Nous retrouvions aussi à ces rendez-vous des techniciens de l’opéra, un couple de maîtres d’école végétariens, disciples de Georges Gurdjieff, des commerçantes du marché qui, pour une heure ou deux, laissaient leurs maris se débrouiller derrière les étals, ainsi qu’un vieil ouvrier en vareuse qui venait à bicyclette.
Il laissait celle-ci au sommet des escaliers et descendait nous rejoindre. Il disait bonjour à chacun, dévêtait un corps maigre et bronzé, à la peau parcheminée, écailleuse comme celle d’un lézard, puis il s’en allait jusqu’au rivage, se déplaçant avec peine à cause des galets qui le faisaient souffrir, tanguer sur ses longues jambes tordues, sur ses pieds fragiles, pour enfin, quand il s’était glissé dans l’eau, nager si bien et si loin qu’on craignait de ne plus le revoir.
Castel Plage était notre lieu de ralliement. Nous nous y retrouvions le matin. Nous y déjeunions souvent d’œufs durs et de blancs de poulet. Qui donc avait pensé à apporter une capsule de sel? Et il arrivait que des garçons qui connaissaient nos maris, que nous avions rencontrés chez Serge, avec qui nous avions dansé au bal, nous y rejoignent.
Solange était petite et ravissante. Elle racontait qu’elle avait été danseuse classique. Que, très jeune, elle avait obtenu un premier prix du conservatoire de Nice, qui lui avait valu d’être engagée pour la saison suivante à l’opéra de Palerme. Qu’elle avait vécu deux années merveilleuses entre Palerme et Naples, auprès d’un amant italien qui faisait partie de la troupe. Celui-ci l’avait présentée à sa famille et à tous ses camarades, jusque dans son village natal. Ensemble, ils avaient pris des autobus pour découvrir la côte amalfitaine. Enfin, ils parlaient de se marier, et cela aurait pu durer toujours si deux blessures consécutives à la même cheville ne l’avaient pas contrainte à regagner la France. Dans les six mois qui suivirent, la ballerine avait dû subir plusieurs opérations, et elle perdit tout espoir de poursuivre une carrière professionnelle.
L’histoire était tellement romantique qu’elle aurait pu servir d’argument à un ballet ou à un film. On y croyait à peine. Pourtant Solange n’en démordait pas. Elle la racontait à chaque personne qu’elle rencontrait, sans que le nom de l’amant — Attilio Cocco —, les lieux ni les dates ne varient jamais, et elle y ajoutait des détails pleins de musiques, de parfums et de couleurs. Et chaque fois, on lui disait: “Mais enfin, tu devrais écrire tout ce que tu nous racontes là, le plus simplement du monde, un chapitre après l’autre, pour en faire un roman”, et Solange acquiesçait en secouant les mèches de cheveux mouillés libérés de son bonnet de bain — vous vous souvenez des photos de Sarah Moon, son visage avait quelque chose qu’on voit dans ses modèles. Elle répondait: “Oui, oui, bien sûr, vous avez raison, je vais le faire”, mais elle ne le faisait pas.
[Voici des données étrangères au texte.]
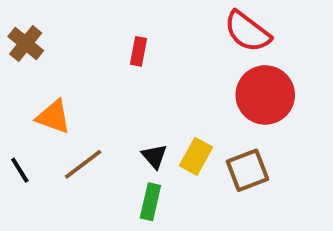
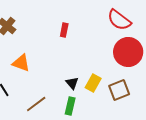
brown line: (83, 164) -> (36, 104), moved

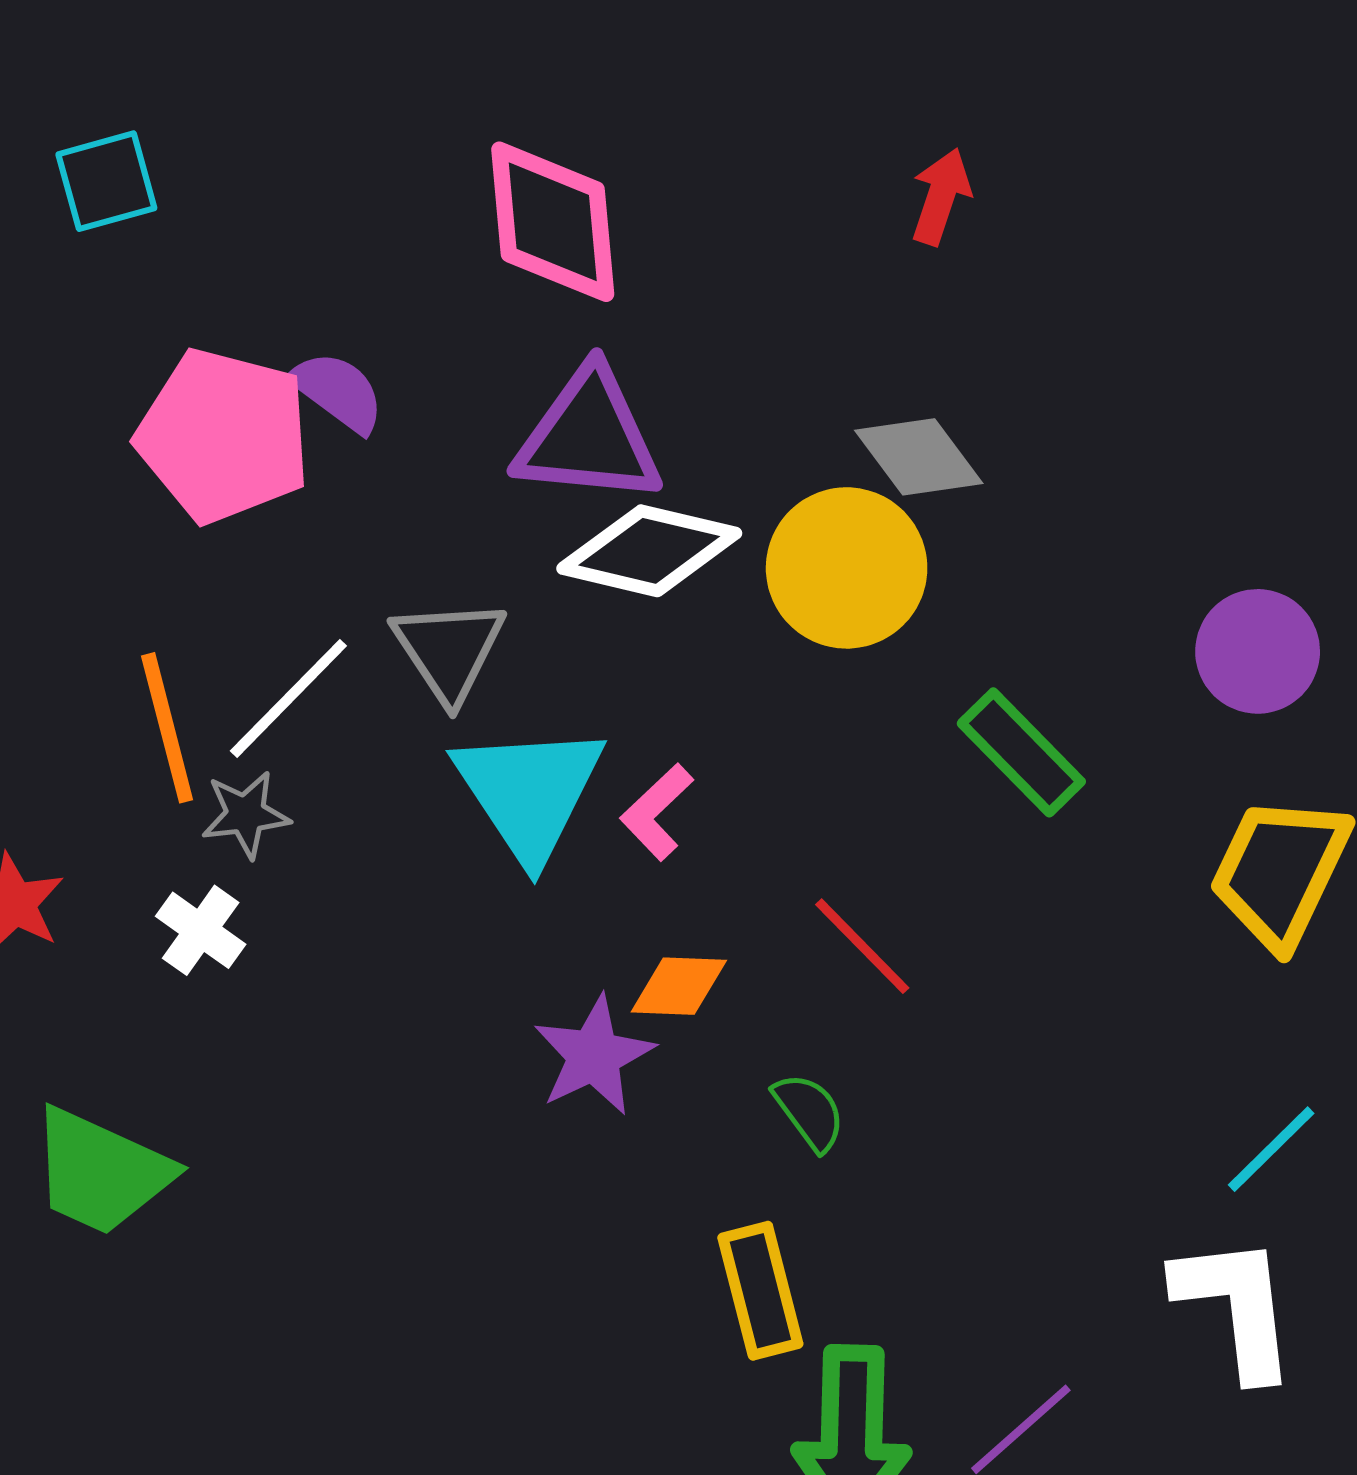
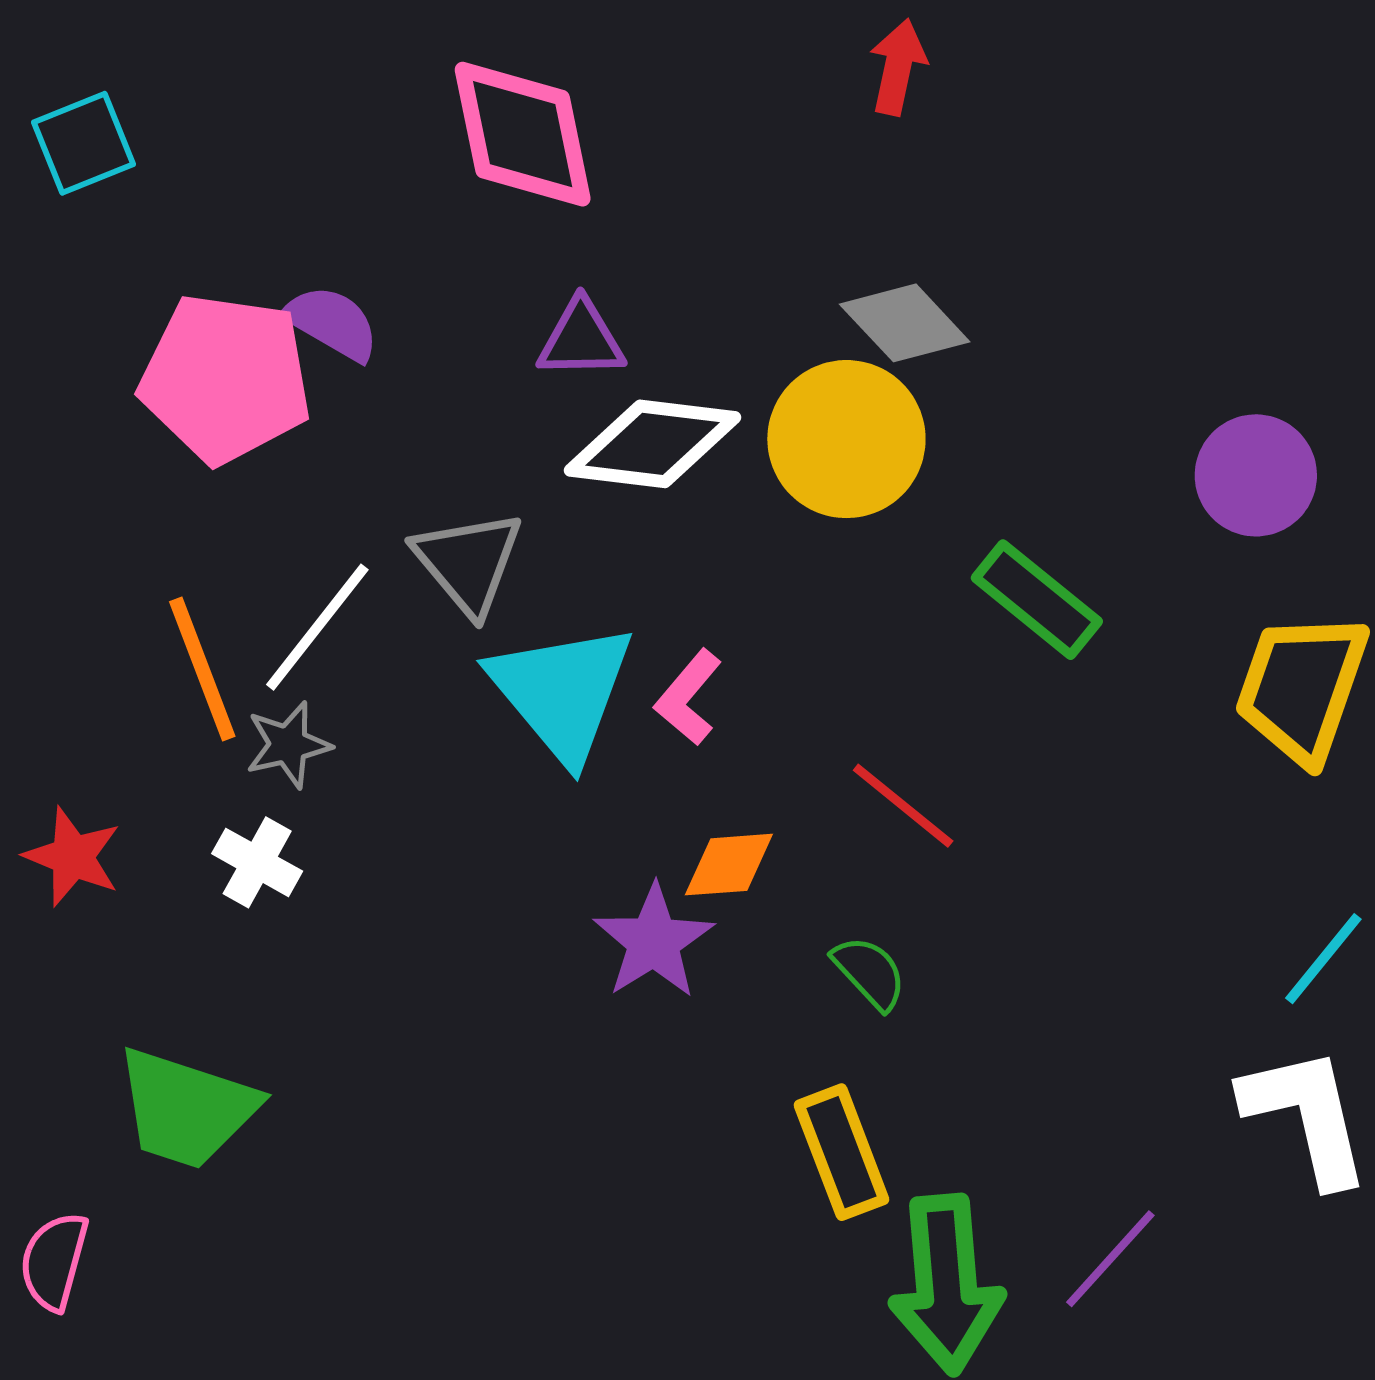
purple triangle: (589, 437) -> (581, 339), size x0.6

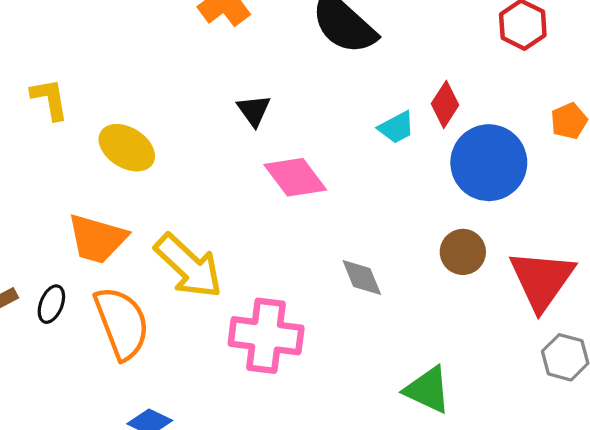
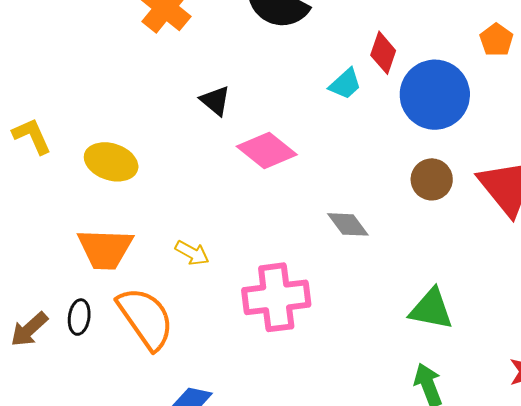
yellow arrow: (189, 266) -> (192, 253), size x0.5

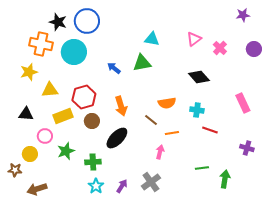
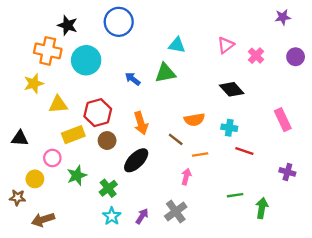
blue circle: (87, 21) -> (119, 22), moved
black triangle: (26, 114) -> (20, 138), moved
green cross: (93, 162) -> (108, 188), turned -35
Quant à moi, loin d’encourager ce projet de roman, ce qui m’intriguait surtout, c’était de savoir comment Serge, son mari, prenait la chose. Pouvait-il ignorer qu’elle racontait cette aventure de jeunesse à qui voulait l’entendre, que le nom d’Attilio Cocco y revenait sans cesse et qu’elle l’évoquait comme celui de l’amant idéal? Car le même Attilio devait aujourd’hui poursuivre sa carrière sur les mêmes scènes, et si j’avais été Solange, j’aurais craint que Serge ne le fasse abattre par quelque tueur juché à moto, une nuit où, sorti de l’opéra, celui-ci se serait trouvé à retourner chez lui, ou peut-être à l’hôtel, au guidon de sa Vespa.
Mais non, Solange ne semblait pas craindre Serge. Et d’ailleurs, elle flirtait éhontément avec plusieurs garçons. Ceux-ci nous retrouvaient le matin à la plage et le soir au bal. Ils se relayaient.
La mode était alors aux boîtes de nuit, et Serge ne manquait pas de nous entraîner dans celles où les lumières électriques tourbillonnaient aux plafonds, où les sols étaient de verre et reflétaient les cuisses nues, où le bruit de la musique était assourdissant. Les retours à plusieurs voitures, entre Cannes et Monaco, aux petites heures de l’aube, sentaient l’alcool et le vomi. Ils promettaient la mort. Par quel miracle y avons-nous échappé? Je l’ignore. En plus de quoi, les danses qu’on y dansait étaient désordonnées, animales, tandis que Solange préférait s'adonner à celles qui s’apprennent avec application, où l’on compte ses pas, où l’on varie les postures savantes, et qui supposent une vraie complicité entre les partenaires, qui se tiennent à deux mains, qui se regardent dans les yeux, ou qui ne se regardent pas, qui s’invitent, se refusent, s’esquivent, se rattrapent, et qui, pour finir, se remercient d’un sourire ou d’un mouvement de tête, avant de se séparer dans les directions opposées de la piste, autour de laquelle tout le monde les regarde.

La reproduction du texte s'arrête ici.